A few moments passed before the forward guns rotated toward their targets, but soon shockwaves from the muffled blasts shook the ship and delivered death upon the civilians below. The canvas tents erected by the refugees erupted in flames, while shells tore people apart. Some were lucky to be struck directly, while others received terrible wounds from shrapnel as the ordnance exploded into thousands of shards. Keery hand slide to his mouth to hide the horror on his face.
A few minutes of carnage were enough. Keery turned to Doget, “Cease fire.”
“Aye, sir,” Doget responded, and relayed the command to the ship. The firing stopped.
Keery grabbed the transmitter to the radio, “The main camp has been destroyed, Lord Admiral.”

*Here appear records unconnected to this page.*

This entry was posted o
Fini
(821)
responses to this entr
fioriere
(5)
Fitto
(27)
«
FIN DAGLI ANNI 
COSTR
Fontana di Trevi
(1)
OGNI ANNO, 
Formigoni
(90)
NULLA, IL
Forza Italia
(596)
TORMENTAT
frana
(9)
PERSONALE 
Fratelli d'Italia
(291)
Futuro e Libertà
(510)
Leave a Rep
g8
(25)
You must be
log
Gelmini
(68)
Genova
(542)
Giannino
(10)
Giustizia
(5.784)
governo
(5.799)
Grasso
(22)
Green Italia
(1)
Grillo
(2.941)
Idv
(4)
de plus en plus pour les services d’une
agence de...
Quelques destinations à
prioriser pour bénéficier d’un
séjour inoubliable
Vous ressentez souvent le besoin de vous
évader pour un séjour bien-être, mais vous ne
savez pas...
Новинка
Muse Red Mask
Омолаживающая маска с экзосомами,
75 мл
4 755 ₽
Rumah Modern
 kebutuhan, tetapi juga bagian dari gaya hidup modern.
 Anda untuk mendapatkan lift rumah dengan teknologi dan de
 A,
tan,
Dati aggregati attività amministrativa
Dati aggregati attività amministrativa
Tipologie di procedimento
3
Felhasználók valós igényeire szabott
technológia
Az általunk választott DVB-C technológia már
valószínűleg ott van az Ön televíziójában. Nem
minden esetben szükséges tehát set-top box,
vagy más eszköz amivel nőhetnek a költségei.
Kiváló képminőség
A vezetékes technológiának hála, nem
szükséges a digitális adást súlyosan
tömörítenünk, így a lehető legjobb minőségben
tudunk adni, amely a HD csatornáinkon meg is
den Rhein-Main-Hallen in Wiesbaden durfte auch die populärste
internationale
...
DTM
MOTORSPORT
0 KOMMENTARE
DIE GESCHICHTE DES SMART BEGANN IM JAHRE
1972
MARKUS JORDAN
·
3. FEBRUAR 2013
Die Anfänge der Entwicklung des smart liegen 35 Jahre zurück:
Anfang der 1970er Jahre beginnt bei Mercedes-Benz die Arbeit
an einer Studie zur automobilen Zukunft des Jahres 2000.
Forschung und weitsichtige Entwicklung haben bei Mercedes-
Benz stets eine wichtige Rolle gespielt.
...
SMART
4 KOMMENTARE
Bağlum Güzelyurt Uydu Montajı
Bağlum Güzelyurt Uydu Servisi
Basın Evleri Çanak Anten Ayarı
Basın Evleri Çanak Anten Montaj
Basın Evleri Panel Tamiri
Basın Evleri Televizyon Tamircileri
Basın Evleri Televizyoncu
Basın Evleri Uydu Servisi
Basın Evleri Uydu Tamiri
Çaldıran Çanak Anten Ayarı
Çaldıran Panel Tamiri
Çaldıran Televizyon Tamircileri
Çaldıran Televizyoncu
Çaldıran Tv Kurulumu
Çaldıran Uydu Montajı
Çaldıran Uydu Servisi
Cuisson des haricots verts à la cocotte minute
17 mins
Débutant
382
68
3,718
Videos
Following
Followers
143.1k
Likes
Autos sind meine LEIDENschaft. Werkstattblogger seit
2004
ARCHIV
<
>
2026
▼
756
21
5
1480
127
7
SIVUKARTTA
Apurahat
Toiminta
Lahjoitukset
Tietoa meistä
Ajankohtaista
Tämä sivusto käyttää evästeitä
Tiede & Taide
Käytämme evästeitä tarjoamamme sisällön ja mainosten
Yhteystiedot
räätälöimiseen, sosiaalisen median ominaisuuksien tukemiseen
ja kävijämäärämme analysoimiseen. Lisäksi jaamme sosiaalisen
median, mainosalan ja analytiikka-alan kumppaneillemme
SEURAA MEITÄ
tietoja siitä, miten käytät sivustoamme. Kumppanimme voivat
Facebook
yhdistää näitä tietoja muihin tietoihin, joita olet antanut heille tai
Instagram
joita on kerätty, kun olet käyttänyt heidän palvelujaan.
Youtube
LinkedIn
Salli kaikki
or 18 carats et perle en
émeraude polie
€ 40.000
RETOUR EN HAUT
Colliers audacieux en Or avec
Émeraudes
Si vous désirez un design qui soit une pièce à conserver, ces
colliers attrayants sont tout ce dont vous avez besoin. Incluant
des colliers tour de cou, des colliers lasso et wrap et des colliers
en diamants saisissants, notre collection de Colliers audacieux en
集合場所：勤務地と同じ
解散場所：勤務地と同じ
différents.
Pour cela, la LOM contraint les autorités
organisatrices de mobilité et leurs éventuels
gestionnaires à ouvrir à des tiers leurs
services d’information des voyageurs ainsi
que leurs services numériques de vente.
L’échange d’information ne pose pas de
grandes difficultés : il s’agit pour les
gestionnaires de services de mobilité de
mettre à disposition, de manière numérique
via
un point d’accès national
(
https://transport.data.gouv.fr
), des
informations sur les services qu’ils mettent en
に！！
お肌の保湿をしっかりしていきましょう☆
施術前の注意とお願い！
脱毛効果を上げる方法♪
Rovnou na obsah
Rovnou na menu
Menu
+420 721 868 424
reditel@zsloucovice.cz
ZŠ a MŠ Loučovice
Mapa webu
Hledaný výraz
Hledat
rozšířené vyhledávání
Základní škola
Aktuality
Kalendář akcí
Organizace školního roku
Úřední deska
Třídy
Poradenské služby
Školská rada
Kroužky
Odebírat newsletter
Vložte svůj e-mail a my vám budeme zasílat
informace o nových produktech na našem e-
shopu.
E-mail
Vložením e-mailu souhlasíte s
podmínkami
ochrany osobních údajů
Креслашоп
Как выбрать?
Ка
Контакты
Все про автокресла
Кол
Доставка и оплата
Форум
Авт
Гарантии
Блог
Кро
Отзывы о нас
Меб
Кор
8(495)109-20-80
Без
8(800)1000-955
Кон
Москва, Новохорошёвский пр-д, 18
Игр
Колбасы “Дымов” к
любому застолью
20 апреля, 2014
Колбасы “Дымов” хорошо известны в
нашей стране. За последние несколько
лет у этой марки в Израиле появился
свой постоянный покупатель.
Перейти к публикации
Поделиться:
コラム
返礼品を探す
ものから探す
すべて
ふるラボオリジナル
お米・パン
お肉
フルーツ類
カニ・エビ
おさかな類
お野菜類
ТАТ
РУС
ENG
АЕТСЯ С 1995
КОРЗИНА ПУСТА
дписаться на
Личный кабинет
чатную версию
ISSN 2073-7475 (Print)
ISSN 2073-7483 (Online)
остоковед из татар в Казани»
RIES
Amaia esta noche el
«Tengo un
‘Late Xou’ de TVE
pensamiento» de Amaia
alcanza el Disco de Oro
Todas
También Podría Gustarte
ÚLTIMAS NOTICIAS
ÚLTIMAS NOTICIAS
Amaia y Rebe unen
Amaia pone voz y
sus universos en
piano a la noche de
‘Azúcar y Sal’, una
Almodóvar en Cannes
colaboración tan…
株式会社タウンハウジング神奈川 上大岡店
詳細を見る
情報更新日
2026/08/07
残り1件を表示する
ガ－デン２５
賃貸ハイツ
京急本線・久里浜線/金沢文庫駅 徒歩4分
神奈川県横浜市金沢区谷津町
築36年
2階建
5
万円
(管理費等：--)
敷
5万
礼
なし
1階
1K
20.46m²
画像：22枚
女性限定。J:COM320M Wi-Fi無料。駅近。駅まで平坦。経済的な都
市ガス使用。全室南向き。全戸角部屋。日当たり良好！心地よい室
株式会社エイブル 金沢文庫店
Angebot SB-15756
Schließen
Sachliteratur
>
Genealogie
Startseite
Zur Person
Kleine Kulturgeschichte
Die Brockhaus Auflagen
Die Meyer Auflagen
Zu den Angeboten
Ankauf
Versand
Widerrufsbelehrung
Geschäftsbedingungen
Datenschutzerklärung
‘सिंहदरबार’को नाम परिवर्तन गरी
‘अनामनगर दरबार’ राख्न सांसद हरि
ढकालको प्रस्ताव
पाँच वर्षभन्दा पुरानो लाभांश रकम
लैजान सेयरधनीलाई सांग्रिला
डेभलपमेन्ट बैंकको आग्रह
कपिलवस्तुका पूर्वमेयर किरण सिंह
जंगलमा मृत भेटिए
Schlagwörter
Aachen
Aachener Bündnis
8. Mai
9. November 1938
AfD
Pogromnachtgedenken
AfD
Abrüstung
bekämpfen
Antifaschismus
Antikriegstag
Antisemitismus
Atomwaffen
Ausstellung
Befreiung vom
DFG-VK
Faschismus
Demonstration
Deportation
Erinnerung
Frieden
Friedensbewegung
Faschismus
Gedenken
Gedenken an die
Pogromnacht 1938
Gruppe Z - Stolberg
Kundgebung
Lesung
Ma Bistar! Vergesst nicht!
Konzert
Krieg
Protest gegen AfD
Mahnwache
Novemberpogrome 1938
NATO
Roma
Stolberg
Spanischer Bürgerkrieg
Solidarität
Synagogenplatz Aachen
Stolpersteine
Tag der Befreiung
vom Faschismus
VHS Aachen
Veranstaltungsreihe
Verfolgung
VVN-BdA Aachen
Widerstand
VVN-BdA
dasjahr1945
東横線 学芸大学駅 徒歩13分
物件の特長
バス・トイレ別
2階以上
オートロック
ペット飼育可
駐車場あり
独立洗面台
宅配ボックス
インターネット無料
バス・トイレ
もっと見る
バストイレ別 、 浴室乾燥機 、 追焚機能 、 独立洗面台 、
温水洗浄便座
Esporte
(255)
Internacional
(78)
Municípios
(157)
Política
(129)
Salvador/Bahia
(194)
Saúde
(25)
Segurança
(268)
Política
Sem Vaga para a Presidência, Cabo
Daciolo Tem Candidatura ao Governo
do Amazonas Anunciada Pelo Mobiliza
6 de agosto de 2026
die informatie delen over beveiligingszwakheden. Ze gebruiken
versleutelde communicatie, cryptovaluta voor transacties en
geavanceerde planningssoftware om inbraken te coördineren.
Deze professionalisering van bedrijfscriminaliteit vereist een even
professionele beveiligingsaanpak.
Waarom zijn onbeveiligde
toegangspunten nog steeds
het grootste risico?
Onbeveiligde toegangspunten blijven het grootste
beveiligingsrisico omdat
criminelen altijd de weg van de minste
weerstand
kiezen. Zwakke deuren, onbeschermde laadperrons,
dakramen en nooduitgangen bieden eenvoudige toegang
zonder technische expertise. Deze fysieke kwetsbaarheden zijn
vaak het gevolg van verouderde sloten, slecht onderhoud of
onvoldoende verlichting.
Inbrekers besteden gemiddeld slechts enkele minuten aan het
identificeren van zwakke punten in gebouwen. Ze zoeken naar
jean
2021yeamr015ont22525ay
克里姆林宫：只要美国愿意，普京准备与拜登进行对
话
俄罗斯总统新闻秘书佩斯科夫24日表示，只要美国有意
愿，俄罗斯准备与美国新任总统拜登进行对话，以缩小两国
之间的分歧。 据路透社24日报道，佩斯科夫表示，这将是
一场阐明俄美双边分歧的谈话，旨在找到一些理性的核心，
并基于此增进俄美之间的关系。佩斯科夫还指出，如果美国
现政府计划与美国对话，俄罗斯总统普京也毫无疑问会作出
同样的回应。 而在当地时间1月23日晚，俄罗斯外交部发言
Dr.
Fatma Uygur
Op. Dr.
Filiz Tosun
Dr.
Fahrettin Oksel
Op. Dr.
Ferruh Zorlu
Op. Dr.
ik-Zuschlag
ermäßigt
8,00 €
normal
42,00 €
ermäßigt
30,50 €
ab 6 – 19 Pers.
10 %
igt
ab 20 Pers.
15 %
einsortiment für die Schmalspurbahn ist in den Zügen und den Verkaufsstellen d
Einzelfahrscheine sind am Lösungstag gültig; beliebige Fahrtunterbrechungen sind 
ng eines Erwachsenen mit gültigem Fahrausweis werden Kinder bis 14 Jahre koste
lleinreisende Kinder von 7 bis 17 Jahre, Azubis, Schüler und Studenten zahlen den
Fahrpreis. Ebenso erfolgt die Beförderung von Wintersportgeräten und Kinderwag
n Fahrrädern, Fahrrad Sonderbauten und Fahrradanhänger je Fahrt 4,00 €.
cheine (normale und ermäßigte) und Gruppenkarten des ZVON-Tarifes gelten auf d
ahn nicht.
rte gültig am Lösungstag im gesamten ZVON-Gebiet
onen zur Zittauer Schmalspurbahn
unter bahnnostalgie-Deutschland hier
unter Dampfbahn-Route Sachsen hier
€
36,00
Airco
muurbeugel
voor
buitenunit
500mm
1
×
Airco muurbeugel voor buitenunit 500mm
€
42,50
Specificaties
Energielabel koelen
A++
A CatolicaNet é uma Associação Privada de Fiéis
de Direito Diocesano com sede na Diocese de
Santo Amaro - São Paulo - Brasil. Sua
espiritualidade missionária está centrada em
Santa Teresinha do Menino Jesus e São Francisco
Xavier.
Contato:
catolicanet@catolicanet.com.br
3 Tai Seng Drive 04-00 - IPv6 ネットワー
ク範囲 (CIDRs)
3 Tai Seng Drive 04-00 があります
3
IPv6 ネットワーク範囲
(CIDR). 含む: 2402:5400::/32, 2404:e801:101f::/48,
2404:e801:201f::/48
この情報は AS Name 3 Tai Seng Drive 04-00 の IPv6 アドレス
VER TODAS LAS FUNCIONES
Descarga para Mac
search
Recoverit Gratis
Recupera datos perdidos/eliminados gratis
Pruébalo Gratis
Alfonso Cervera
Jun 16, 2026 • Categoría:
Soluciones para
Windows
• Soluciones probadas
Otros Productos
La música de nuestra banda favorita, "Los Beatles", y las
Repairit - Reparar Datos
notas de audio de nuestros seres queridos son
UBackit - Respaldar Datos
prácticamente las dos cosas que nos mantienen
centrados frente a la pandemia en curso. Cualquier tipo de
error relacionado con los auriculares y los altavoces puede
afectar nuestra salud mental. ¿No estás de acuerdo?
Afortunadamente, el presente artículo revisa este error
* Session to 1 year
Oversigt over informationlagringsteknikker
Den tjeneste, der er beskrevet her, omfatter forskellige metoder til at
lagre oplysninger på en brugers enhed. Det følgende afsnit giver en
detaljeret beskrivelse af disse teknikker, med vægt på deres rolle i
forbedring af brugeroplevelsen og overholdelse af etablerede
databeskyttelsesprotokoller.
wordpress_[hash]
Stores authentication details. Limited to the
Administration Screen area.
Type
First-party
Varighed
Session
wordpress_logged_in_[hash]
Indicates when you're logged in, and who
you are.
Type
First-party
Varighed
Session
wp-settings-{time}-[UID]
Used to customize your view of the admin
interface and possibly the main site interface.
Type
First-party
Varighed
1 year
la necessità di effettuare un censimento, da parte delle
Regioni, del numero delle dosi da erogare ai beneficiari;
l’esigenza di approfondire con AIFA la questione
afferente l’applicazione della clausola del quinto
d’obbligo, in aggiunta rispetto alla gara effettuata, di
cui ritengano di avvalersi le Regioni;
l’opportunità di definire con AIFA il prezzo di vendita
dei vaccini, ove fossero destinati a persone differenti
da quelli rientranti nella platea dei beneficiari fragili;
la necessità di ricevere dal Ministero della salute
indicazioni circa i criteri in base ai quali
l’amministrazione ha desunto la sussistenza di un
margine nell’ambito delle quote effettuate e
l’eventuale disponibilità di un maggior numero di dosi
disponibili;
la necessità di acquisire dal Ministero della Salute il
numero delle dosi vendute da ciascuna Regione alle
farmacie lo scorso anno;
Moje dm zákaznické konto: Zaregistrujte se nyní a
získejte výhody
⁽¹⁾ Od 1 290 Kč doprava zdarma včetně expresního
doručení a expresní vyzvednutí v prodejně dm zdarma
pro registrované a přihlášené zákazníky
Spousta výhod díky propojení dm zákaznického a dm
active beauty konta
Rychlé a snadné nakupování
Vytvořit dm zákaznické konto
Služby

The voice came through the receiver with more clarity than before, “Excellent, are there survivors?”
“Some, my Lord,” Keery said, trying to maintain his composure.
“How many are there, Captain?”
“A few hundred remain, my Lord. They are scattered, but most are dead or dying.”
Without a delay, the Lord Admiral ordered, “Notify the Army of their location and return to Laurel for debriefing.”
“Aye, my Lord. We’ll return at once.” Keery hung the transmitter on the side of the radio then turned to Commander Doget.
“You heard him, Commander. I’ll be in my quarters.” Keery did not wait for acknowledgement.